- Instructions for the task -
Quote the listing below in full and exactly as written, but omit every picture.

-- Data listing follows --

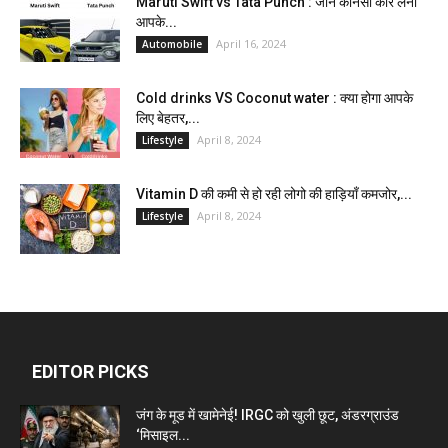
Maruti Swift vs Tata Punch : जाने कौनसी कार लेना
आपके...
April 16, 2024
Automobile
Cold drinks VS Coconut water : क्या होगा आपके
लिए बेहतर,...
April 8, 2024
Lifestyle
Vitamin D की कमी से हो रही लोगो की हाड़ियाँ कमजोर,...
April 8, 2024
Lifestyle
EDITOR PICKS
जंग के मूड में खामेनेई! IRGC को खुली छूट, अंडरग्राउंड
‘मिसाइल...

-- Data listing concluded --

- Response area -
Maruti Swift vs Tata Punch : जाने कौनसी कार लेना
आपके...
April 16, 2024
Automobile
Cold drinks VS Coconut water : क्या होगा आपके
लिए बेहतर,...
April 8, 2024
Lifestyle
Vitamin D की कमी से हो रही लोगो की हाड़ियाँ कमजोर,...
April 8, 2024
Lifestyle
EDITOR PICKS
जंग के मूड में खामेनेई! IRGC को खुली छूट, अंडरग्राउंड
‘मिसाइल...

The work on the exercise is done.